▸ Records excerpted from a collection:

◇ ◇ ◇ ◇ ◇

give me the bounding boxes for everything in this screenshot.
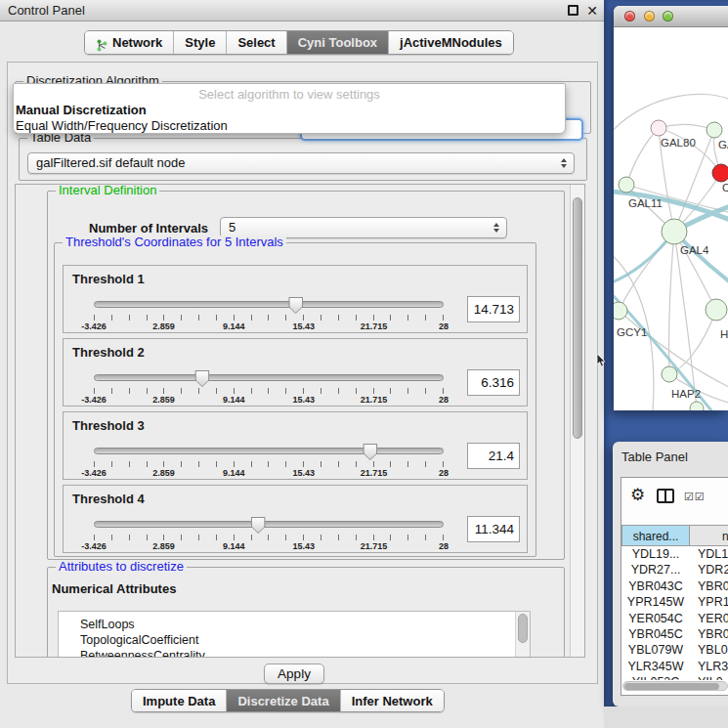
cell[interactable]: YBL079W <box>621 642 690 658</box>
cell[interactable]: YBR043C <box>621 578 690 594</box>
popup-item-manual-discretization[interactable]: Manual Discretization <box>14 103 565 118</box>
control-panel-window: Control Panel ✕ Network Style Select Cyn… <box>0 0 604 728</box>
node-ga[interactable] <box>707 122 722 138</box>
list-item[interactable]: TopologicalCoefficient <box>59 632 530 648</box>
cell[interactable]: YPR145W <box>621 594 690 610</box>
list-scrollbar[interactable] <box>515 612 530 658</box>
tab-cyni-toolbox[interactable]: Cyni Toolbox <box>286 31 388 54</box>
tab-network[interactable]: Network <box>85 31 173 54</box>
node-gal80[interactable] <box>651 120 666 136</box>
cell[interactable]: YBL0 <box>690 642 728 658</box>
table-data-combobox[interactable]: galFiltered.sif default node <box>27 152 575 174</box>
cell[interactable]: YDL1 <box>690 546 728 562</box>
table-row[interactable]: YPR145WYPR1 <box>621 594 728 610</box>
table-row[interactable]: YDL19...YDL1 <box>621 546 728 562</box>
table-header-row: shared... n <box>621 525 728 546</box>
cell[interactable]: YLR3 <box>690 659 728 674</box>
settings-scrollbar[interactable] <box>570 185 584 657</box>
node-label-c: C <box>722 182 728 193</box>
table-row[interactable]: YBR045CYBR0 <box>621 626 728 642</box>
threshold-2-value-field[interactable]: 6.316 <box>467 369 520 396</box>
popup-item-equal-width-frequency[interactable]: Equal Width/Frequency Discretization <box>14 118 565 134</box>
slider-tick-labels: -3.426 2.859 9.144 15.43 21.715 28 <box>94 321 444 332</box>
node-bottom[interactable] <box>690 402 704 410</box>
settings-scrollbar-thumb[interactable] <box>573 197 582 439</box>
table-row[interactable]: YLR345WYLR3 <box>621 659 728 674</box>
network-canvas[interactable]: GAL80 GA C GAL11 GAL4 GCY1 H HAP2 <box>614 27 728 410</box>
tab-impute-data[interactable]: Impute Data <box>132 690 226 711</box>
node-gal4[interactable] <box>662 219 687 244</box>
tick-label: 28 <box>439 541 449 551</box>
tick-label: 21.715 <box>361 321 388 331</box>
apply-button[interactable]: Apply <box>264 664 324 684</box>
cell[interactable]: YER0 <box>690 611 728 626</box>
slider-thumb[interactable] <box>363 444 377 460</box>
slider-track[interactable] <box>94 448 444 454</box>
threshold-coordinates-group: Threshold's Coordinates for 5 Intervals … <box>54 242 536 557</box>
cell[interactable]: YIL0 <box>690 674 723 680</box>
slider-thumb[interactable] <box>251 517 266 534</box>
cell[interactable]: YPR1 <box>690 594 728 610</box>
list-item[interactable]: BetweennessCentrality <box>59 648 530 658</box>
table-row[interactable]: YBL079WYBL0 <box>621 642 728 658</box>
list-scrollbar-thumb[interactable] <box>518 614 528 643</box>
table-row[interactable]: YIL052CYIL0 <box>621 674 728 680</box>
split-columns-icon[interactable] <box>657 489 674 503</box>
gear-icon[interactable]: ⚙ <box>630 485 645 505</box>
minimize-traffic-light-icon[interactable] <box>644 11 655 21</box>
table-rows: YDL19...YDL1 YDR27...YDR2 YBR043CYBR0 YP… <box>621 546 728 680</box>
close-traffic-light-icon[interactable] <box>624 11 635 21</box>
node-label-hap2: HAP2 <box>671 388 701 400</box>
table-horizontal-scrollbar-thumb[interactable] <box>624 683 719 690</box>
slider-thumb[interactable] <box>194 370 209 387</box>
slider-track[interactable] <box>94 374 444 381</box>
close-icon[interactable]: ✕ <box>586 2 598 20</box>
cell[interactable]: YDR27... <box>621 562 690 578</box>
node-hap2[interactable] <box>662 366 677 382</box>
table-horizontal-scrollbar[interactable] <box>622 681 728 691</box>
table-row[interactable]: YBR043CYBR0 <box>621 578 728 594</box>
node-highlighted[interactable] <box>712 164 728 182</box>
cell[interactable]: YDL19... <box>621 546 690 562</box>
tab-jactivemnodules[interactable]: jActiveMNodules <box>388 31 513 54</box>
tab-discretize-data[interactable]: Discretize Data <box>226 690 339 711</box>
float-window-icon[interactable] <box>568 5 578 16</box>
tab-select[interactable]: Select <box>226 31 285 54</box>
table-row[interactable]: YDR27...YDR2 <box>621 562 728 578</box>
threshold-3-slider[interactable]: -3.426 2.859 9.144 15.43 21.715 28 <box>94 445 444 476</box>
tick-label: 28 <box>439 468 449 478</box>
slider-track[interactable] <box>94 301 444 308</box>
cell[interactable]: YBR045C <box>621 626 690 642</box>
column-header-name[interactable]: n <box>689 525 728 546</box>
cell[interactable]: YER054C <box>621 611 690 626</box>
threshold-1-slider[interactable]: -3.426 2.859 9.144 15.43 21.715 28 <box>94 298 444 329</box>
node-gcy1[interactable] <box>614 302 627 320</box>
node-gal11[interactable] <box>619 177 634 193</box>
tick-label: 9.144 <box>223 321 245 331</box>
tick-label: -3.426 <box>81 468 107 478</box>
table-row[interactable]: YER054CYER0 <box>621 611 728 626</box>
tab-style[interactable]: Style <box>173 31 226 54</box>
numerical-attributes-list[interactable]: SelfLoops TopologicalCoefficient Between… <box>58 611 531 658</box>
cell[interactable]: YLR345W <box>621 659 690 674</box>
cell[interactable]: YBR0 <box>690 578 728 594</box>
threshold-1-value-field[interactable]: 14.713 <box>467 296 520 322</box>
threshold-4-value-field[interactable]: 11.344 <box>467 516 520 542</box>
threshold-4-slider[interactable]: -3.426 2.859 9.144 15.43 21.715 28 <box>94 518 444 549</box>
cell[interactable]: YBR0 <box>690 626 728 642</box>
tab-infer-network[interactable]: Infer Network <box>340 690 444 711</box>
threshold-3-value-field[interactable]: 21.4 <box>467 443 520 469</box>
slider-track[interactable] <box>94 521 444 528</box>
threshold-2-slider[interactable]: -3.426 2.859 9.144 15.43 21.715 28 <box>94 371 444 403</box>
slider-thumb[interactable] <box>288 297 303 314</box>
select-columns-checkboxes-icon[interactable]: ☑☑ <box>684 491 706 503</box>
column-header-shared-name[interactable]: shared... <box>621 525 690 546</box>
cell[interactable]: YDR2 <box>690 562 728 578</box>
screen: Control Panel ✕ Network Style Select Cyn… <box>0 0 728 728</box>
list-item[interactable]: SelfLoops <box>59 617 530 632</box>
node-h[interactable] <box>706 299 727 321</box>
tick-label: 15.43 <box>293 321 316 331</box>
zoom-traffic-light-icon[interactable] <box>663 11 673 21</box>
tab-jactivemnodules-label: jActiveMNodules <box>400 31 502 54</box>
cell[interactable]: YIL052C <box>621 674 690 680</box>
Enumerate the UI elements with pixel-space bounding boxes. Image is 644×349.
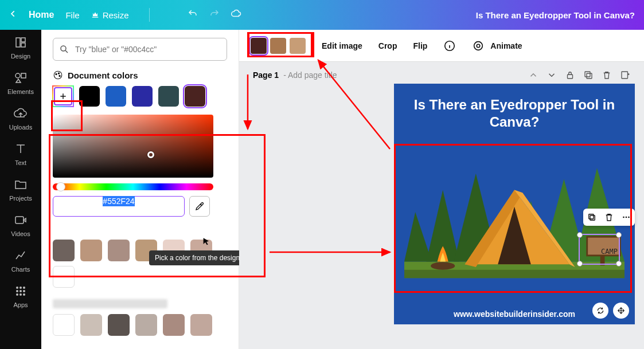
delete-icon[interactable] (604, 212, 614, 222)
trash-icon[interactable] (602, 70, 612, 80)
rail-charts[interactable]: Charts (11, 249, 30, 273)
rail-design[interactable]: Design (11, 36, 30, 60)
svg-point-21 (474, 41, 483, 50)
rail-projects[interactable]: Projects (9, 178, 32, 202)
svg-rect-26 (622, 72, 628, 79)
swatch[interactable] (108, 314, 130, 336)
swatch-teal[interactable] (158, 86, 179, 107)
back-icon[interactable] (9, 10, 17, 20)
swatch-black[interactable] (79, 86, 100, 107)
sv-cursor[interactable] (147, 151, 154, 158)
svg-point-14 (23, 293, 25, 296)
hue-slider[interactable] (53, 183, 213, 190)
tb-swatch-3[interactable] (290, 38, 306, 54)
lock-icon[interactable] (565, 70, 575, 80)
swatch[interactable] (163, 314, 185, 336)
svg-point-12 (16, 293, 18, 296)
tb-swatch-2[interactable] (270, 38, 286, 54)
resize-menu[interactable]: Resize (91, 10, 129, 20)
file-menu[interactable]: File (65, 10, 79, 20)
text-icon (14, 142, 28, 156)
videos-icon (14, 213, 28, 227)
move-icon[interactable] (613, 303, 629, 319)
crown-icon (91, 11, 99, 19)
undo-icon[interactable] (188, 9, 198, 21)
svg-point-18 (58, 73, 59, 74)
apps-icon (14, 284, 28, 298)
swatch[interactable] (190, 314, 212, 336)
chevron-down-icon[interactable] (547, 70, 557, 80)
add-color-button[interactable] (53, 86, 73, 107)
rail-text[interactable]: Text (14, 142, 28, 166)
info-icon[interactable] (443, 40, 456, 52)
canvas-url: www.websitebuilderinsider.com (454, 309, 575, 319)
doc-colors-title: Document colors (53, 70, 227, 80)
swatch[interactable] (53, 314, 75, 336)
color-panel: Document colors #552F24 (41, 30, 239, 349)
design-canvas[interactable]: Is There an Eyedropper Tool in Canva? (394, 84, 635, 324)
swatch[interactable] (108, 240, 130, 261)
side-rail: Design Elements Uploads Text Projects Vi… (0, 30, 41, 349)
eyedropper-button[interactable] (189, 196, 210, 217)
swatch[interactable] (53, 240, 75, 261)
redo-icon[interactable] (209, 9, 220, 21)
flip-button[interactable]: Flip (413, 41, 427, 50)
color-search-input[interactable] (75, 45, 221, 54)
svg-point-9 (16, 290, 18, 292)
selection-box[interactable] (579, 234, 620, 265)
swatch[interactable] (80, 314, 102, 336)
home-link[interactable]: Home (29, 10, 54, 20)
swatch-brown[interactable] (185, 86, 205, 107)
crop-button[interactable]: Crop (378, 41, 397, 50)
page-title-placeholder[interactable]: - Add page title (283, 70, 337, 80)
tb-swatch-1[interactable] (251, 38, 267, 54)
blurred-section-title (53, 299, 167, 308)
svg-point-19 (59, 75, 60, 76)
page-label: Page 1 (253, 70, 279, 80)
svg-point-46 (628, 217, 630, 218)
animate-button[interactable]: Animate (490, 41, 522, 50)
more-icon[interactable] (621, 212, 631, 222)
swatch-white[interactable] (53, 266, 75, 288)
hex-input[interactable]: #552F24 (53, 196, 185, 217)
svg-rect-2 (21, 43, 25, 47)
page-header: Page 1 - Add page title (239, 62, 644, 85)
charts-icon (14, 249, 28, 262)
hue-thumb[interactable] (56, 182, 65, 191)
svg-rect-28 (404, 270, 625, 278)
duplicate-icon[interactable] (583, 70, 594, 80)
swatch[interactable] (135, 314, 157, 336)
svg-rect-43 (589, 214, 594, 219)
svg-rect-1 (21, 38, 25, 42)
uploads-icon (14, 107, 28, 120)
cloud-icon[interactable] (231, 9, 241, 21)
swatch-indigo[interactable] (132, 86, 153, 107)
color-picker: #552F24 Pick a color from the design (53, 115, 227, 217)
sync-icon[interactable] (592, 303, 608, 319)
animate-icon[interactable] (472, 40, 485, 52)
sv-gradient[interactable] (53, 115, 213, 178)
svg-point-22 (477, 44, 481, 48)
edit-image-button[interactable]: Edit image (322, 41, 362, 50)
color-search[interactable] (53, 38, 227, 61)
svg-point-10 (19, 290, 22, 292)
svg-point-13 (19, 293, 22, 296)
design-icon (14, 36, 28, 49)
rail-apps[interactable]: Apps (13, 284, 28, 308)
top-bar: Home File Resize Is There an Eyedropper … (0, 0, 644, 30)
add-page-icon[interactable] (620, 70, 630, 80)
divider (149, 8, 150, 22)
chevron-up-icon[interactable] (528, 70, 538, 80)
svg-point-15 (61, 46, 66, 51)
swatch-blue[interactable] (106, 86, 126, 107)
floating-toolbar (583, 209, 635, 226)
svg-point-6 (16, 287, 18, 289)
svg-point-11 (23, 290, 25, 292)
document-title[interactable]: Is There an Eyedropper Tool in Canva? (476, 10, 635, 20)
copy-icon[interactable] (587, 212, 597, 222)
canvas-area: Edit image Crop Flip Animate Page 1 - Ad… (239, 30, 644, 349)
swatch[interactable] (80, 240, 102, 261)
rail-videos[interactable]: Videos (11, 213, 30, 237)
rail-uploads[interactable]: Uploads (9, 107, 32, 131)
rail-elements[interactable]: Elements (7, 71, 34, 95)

◇ ◇ ◇ ◇ ◇

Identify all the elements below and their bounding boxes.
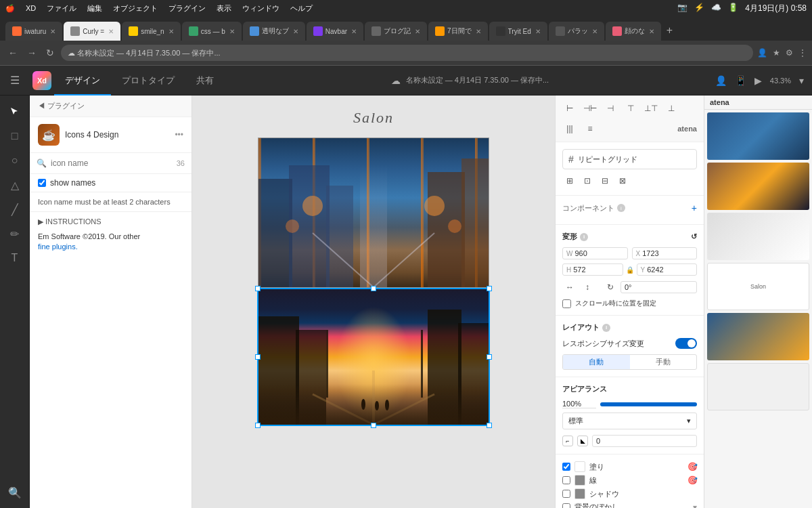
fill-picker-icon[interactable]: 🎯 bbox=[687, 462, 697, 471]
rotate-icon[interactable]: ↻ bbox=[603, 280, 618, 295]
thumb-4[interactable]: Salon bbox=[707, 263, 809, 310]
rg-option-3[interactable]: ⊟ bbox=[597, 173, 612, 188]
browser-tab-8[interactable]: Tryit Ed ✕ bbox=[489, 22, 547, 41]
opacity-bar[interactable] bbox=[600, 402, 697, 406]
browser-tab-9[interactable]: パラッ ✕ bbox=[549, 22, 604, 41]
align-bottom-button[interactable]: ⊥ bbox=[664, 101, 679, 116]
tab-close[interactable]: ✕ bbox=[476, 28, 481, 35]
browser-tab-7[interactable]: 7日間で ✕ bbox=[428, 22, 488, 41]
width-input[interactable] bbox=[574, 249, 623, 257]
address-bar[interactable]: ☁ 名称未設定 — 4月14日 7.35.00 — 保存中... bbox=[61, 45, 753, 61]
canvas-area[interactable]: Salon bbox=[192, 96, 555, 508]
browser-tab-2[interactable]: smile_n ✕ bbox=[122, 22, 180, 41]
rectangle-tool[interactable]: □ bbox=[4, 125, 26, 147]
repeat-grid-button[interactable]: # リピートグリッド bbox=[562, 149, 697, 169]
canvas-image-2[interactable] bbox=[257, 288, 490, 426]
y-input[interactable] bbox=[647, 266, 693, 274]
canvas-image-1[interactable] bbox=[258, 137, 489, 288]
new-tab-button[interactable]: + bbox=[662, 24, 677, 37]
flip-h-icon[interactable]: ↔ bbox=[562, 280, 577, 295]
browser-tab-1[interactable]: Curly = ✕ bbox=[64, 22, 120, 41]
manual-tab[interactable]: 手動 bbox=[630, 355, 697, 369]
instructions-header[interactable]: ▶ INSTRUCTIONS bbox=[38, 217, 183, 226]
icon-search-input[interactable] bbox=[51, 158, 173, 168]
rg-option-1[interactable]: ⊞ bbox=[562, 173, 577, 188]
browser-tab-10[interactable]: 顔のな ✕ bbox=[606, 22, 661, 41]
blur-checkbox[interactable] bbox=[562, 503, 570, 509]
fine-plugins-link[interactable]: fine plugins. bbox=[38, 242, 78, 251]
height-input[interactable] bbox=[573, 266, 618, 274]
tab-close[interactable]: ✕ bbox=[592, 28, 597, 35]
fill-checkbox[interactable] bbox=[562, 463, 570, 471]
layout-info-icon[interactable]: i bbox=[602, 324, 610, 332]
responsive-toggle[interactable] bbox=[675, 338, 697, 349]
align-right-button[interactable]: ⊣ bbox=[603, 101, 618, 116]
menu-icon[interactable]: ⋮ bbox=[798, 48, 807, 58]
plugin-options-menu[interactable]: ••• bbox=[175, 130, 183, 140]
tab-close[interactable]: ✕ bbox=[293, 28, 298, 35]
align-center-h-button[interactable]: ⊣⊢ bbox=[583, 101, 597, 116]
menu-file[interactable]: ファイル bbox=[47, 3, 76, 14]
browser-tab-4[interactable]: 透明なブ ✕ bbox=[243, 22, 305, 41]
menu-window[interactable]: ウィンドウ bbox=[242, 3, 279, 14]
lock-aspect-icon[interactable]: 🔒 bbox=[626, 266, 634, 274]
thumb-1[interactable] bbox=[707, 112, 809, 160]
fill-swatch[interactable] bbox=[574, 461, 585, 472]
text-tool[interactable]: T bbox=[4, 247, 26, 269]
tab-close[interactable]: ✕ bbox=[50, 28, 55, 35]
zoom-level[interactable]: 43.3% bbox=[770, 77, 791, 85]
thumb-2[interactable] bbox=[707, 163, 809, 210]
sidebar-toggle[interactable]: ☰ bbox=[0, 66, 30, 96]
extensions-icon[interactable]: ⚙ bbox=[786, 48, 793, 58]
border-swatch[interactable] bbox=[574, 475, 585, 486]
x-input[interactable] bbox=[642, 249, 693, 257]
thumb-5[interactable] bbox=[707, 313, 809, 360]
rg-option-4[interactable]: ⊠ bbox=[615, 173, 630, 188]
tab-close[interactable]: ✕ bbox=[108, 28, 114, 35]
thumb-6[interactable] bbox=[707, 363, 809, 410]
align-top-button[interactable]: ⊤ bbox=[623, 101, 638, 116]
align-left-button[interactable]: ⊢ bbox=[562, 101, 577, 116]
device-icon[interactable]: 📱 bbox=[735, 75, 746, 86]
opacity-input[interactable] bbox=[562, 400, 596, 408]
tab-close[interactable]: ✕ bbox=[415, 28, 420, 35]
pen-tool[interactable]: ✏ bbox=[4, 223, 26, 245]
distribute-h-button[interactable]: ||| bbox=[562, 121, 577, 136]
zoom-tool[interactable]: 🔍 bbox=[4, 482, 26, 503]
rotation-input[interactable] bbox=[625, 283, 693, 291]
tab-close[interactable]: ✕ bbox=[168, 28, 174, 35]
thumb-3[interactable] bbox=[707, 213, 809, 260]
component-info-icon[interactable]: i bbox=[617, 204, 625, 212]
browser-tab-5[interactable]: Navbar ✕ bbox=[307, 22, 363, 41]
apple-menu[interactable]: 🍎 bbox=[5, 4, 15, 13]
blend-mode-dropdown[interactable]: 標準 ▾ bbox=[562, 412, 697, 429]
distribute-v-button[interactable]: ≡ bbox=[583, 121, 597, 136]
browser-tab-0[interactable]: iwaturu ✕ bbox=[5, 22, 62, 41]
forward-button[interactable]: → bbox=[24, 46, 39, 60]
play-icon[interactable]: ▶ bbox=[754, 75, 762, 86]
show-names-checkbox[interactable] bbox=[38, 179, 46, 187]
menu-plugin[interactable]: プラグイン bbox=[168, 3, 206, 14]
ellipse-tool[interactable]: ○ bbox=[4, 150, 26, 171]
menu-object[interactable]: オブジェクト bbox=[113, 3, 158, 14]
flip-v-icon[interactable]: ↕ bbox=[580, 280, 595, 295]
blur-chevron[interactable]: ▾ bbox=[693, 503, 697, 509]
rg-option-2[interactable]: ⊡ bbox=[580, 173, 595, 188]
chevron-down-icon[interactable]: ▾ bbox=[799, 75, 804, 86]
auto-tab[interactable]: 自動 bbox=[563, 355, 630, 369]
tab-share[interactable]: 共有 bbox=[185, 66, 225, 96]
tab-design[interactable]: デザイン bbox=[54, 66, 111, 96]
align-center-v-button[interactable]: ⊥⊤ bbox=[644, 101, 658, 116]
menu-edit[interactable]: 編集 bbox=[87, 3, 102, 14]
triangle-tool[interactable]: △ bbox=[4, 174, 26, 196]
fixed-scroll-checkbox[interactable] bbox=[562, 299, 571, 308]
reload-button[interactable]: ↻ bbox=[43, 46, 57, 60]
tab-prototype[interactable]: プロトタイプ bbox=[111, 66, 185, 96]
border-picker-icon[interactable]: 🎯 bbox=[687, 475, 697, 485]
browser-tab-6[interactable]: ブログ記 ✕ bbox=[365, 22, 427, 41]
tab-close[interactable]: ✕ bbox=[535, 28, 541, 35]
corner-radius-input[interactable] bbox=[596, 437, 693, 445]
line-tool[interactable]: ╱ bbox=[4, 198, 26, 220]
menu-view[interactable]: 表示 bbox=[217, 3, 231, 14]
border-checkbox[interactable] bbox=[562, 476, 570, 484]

◇ ◇ ◇ ◇ ◇

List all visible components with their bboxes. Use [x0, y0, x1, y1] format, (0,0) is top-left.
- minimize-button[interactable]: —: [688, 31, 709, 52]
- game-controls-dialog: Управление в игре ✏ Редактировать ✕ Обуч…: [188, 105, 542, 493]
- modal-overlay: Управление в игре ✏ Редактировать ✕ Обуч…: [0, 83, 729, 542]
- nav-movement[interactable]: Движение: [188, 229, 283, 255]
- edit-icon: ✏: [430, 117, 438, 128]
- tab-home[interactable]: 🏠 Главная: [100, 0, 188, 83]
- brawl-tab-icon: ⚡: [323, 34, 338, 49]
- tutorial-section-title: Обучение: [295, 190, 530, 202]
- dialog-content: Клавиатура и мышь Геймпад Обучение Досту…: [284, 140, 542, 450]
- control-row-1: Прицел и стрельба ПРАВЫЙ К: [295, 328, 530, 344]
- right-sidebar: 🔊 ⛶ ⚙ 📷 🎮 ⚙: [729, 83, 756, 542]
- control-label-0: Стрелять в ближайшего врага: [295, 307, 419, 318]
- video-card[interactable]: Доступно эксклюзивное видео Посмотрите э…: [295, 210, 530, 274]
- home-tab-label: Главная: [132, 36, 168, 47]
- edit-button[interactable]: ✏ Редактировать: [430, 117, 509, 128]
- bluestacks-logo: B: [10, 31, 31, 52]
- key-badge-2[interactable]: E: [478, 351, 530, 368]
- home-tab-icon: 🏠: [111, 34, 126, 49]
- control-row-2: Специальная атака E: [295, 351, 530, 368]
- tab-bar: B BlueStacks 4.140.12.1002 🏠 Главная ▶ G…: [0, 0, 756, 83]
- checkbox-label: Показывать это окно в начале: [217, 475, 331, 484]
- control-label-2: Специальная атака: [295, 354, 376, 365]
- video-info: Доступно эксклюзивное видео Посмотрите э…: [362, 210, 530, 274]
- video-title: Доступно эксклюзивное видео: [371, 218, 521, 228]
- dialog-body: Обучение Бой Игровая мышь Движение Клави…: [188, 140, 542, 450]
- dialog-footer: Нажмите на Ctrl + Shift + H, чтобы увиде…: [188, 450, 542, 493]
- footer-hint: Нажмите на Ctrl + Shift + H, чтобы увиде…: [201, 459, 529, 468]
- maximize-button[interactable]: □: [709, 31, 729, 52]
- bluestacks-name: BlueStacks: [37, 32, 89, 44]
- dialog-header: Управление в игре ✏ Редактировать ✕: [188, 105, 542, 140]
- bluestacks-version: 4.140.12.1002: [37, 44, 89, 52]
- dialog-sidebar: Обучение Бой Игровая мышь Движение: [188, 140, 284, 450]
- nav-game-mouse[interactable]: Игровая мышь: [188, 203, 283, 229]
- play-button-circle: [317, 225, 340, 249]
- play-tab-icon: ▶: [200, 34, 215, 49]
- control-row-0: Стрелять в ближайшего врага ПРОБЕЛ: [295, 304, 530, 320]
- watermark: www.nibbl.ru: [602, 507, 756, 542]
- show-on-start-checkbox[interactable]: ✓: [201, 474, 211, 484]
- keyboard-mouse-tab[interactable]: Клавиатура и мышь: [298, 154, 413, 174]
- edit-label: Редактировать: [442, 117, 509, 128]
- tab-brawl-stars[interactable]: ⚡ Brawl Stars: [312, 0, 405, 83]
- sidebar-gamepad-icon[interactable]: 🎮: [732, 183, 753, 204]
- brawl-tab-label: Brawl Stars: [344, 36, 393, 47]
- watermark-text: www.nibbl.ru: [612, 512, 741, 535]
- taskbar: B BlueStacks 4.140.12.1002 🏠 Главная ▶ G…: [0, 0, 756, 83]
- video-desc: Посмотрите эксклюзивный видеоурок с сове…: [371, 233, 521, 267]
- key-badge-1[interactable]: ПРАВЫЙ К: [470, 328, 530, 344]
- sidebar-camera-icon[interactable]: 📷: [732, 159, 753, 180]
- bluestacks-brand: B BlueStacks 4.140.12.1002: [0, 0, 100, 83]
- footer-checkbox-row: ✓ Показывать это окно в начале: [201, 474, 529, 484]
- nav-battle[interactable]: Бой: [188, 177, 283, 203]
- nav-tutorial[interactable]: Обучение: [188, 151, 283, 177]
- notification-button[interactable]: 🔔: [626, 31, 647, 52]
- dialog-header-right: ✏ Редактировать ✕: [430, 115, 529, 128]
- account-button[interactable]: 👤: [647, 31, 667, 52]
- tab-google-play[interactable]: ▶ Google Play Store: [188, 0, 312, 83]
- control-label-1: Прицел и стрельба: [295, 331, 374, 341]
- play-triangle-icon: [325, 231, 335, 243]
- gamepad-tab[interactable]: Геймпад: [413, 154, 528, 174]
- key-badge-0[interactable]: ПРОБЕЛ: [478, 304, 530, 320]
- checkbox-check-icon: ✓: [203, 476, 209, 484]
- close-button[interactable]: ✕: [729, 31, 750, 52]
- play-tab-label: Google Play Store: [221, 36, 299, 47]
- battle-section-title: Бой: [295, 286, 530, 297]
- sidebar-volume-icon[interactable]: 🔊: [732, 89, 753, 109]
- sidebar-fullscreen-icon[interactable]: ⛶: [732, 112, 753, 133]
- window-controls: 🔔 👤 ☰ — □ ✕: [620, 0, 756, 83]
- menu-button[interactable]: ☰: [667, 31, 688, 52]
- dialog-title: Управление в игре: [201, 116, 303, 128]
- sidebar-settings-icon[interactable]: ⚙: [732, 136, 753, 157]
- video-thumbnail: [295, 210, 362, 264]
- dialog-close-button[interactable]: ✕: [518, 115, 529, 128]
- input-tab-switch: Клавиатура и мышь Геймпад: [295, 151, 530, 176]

◇ ◇ ◇ ◇ ◇

▸ WORK ITEM: The lines that contain the word "Stars" are wanted; copy each of them from the records.

▸ SOLUTION TO THIS EXERCISE:
- tab-brawl-stars[interactable]: ⚡ Brawl Stars: [312, 0, 405, 83]
- brawl-tab-label: Brawl Stars: [344, 36, 393, 47]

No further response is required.